On the surface, it is easy to imagine that Gone With The Wind is just a story set during the 1860’s. However, the passing decades have shown the movie’s reinforcement and creation of myths about the Civil War. The ideas of happy plantations, contented slaves, flirtatious belles, and “cavaliers” play out in the movie, underscored by a large dose of Lost Causism. Ironically, Scarlett herself hates the war and Lost Causism, creating a strange conflict between what the book and movie actually present and what fans take away.
Because of the multiple Academy Awards, staring cast, and a plot that resonated well with people across the world, Gone With The Wind became the unofficial public history education source for many on the topic. As the drama played over and over on television and home entertainment, its grip on the mind strengthened. Clearly, with its one-sided portrayal, this interpretation of the Civil War did not qualify as balanced information, but in many circumstance, the entertainment value routed accuracy. Interestingly, in many foreign countries, Gone With The Wind is seen as American history – something beautiful, romantic, and charming. That veneer masks the other side of the story, the part that for decades was neatly kept hidden away: the horrors of slavery, the abuse of women, the positive efforts during The Reconstruction, just to name a few. The truth – as usual – tends to be found between the two extremes of the story and the dark side of history.
Gone With The Wind built an empire of a story that has wriggled its way into many topics related to the Civil War – battles, clothing, women’s studies, Black history, Southern image, Lost Causism, medical studies, blockade running, Reconstruction, and economics. This presents a double-edged sword for historians and educators and recognizing the threat and opportunity is crucial.

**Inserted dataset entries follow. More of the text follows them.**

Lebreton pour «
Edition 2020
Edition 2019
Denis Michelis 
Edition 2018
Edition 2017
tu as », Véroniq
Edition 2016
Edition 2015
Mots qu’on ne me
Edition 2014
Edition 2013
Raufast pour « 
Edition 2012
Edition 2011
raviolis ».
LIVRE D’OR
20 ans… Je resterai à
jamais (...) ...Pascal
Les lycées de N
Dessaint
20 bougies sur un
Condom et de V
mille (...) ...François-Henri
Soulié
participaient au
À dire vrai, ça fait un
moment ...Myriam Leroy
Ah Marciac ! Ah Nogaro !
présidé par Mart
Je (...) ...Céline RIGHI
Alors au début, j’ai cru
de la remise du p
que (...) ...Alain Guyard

The famous Civil War movie threatens a clear understanding of the war because of its perspective and interpretation. Unfortunately, through the generations, many viewers accepted the film as relatively accurate, propagating many misconceptions about the conflict and mid-19th Century Southern society. Historians must delve into the book and the movie to be able to understand the perspective, be able to explain the ideology behind the plot, and be willing to discuss what other research has revealed, countering the myths.

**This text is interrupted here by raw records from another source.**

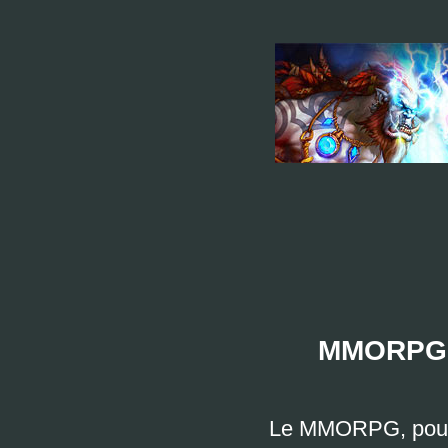
MMORPG, 
Le MMORPG, pour 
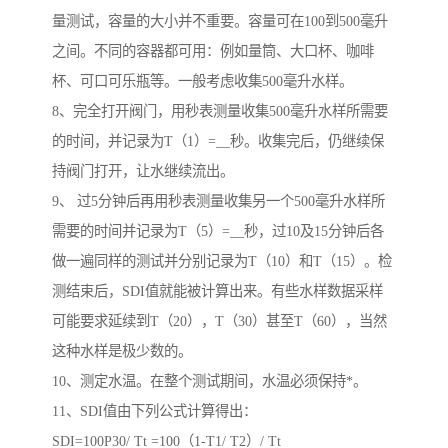
量测试，容量的大小并不重要。容量可在100到500毫升
之间。不同的容器都可用：例如量筒、大口杯、咖啡
杯、可口可乐瓶等。一般考虑收集500毫升水样。
8、完全打开阀门，用秒表测量收集500毫升水样所需要
的时间，并记录为T（1）=__秒。收集完后，仍继续保
持阀门打开，让水继续流出。
9、 过5分钟后再用秒表测量收集另一个500毫升水样所
需要的时间并记录为T（5）=__秒，过10及15分钟后各
做一遍同样的测试并分别记录为T（10）和T（15）。检
测结束后，SDI值就能被计算出来。有些水样数据采样
可能要求延续到T（20），T（30）甚至T（60），当然
这种水样是极少数的。
10、测定水温。在整个测试期间，水温必须保持*。
11、SDI值由下列公式计算得出：
SDI=100P30/ Tt =100（1-T1/ T2）/ Tt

On the other hand, historians and educators may find it useful to utilize the movie’s influence as a way to engage. Without endorsing the featured Lost Causism and suspect history, it can be used as starting point for a discussion. For example, I have had many foreigners approach during living history events and want to know if I am “a Southern belle like Scarlett” – rather than scolding, it has been useful to realize that their knowledge of Civil War women comes from that movie and then provide accurate (primary source based) information about the experiences of women during the war. I have also found that people don’t always know what blockade runners are, but if I mention Rhett Butler, Paris, and the green bonnet, it gives a little connection and then I can explain the historical details to an interested audience.

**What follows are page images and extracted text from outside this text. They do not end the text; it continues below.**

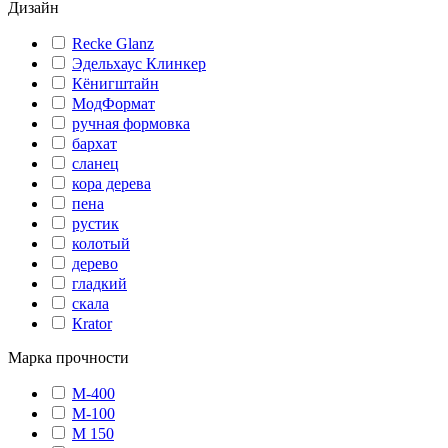
Дизайн
Recke Glanz
Эдельхаус Клинкер
Кёнигштайн
МодФормат
ручная формовка
бархат
сланец
кора дерева
пена
рустик
колотый
дерево
гладкий
скала
Кrator
Марка прочности
М-400
М-100
М 150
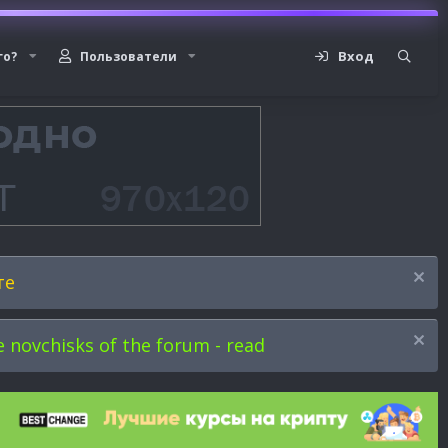
Вход
го?
Пользователи
те
novchisks of the forum - read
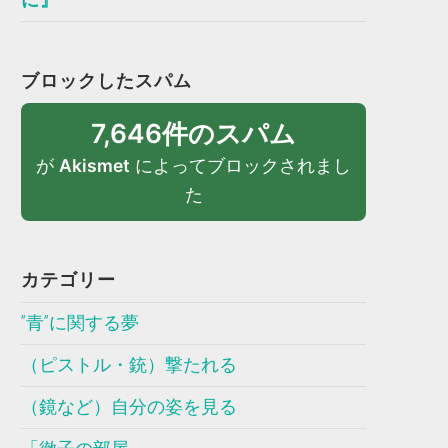
ブロックしたスパム
7,646件のスパム
が
Akismet
によってブロックされまし
た
カテゴリー
”青”に関する夢
（ピストル・銃）撃たれる
（鏡など）自分の姿を見る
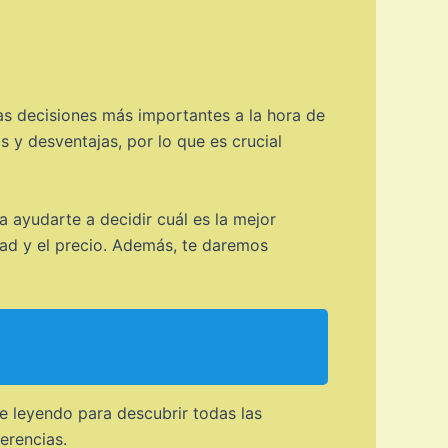
as decisiones más importantes a la hora de
s y desventajas, por lo que es crucial
a ayudarte a decidir cuál es la mejor
dad y el precio. Además, te daremos
e leyendo para descubrir todas las
erencias.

Gone With The Wind’s premiere in 1939 represents a turning point in how America and the world envisioned the Civil War. Some of it is accurate, other parts leave much to be desired in historical details. As historians, educators, or history enthusiasts, it is important to recognize the impact this movie has had, acknowledge the historical and ideological problems, and realize that the film’s influence can be used to teach accurate history to an audience who is obsessed with Scarlett’s version of “War, war, war!”